[nextpage title=”Introduction”]
We received from Intel a Core 2 Extreme QX6850 engineering sample, which is now the most high-end desktop CPU available on the market today, featuring four cores, running at 3 GHz internally and 1,333 MHz externally – a new clock rate that will be officially introduced tomorrow morning. Since our engineering sample had its clock multiplier unlocked, we were able to increase its clock multiplier from 9x to 10x, simulating a future quad-core CPU running at 3.33 GHz – a “Core 2 Extreme QX 6950”. We compared this new CPU to several other CPUs from Intel, check it out.
Figure 1: Core 2 Extreme QX6850 engineering sample.
Intel will release tomorrow morning some new CPUs using the new 1,333 MHz external bus. This new external bus works at 333 MHz transferring four data chunks per clock cycle, and that is why it is referred as 1,333 MHz (333 MHz x 4). In reality it doesn’t work at 1,333 MHz. CPUs using this new bus will use the number “50” at the end of its model name.
Core 2 Extreme QX6850 works internally at 3 GHz multiplying its 333 MHz external bus by 9 and has two 4 MB L2 memory caches. Its full specs you can see in Figure 2. Keep in mind that Core 2 Extreme QX6800, a quad-core CPU with similar model numbering, has slightly different specs as it works internally at 2.93 GHz (11 x 266 MHz), not 3 GHz like QX6850.
Figure 2: Core 2 Extreme QX6850 specs.
Since our engineering sample had its clock multiplier unlocked, we were able to configure it at 10, making our CPU to run internally at 3.33 GHz, as you can see in Figure 3. We could run flawlessly all our programs under this configuration, so we included the results of our CPU running under this scenario in order to simulate a future “QX6950” CPU. We put this naming inside quotes because this CPU doesn’t exist yet, we don’t know if Intel will actually release it and even if Intel does we can’t assume that this is the name that they will use for this CPU.
Figure 3: “Core 2 Extreme QX6950” specs – our CPU with a 10x clock multiplier.
Because this CPU is based on the new 1,333 MHz FSB, it requires a motherboard supporting this new FSB. So you won’t be able to install this or any other CPU based on the new 1,333 MHz external bus on older socket LGA775 motherboards, meaning that you probably won’t be able to upgrade your CPU with a new one by just replacing the processor, you will probably need to replace your motherboard as well.

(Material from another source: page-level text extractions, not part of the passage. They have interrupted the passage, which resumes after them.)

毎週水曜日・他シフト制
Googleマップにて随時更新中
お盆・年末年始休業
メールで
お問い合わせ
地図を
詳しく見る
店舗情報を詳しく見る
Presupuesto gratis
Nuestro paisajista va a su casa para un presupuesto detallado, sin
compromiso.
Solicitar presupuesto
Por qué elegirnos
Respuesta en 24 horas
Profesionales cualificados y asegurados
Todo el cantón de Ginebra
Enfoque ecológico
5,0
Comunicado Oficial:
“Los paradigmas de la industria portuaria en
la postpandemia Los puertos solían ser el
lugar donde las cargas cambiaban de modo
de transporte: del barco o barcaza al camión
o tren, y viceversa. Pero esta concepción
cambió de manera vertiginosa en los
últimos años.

Intel P35 and NVIDIA nForce 680i or 650i chipsets are some of the chipsets that support the new 1,333 MHz FSB. In our review we used a MSI P35 Platinum motherboard, which is based on the new Intel P35 chipset, but we faced a problem with this motherboard during our tests that we need to explain.

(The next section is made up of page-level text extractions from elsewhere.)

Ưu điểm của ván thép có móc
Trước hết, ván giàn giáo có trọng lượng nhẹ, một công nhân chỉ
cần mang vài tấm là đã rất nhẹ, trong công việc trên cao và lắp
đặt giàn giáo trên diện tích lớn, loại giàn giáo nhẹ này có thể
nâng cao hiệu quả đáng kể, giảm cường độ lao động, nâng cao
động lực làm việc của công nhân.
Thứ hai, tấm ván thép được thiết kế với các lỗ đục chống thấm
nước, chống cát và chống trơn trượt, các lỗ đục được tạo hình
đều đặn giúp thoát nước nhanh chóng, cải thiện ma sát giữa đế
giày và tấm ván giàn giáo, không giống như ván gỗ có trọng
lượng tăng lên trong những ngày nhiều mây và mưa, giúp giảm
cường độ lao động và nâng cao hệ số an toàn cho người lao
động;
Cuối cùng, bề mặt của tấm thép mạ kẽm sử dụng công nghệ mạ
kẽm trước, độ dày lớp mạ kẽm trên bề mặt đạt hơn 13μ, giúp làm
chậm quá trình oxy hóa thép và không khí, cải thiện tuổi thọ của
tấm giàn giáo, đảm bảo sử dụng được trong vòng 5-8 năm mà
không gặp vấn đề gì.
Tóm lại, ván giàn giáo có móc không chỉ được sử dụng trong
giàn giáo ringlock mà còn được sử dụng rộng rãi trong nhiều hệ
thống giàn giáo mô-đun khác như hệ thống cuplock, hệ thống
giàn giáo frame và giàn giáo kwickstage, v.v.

We were using DDR2-1066/PC2-8500 memories and we tried to keep them always running at 1,066 MHz, however this was only possible when the CPU external clock was of 1,066 MHz. With other clock rates the motherboard didn’t provide a memory clock multiplier that resulted in 1,066 MHz. With the FSB set at 800 MHz – which was necessary by our Pentium 4 3.4 GHz – the maximum clock rate we could set for our memories was also 800 MHz. For Core 2 Duo E6750, Core 2 Extreme QX6850 and our QX6950 simulation we had the option to set our memories at 800 MHz, 1000 MHz, 1110 MHz or 1333 MHz. We tried to keep them at 1110 MHz but the system was unstable, thus we set them at 1000 MHz, 66 MHz below the clock rate they should be running at. This slight difference shouldn’t impact the final results.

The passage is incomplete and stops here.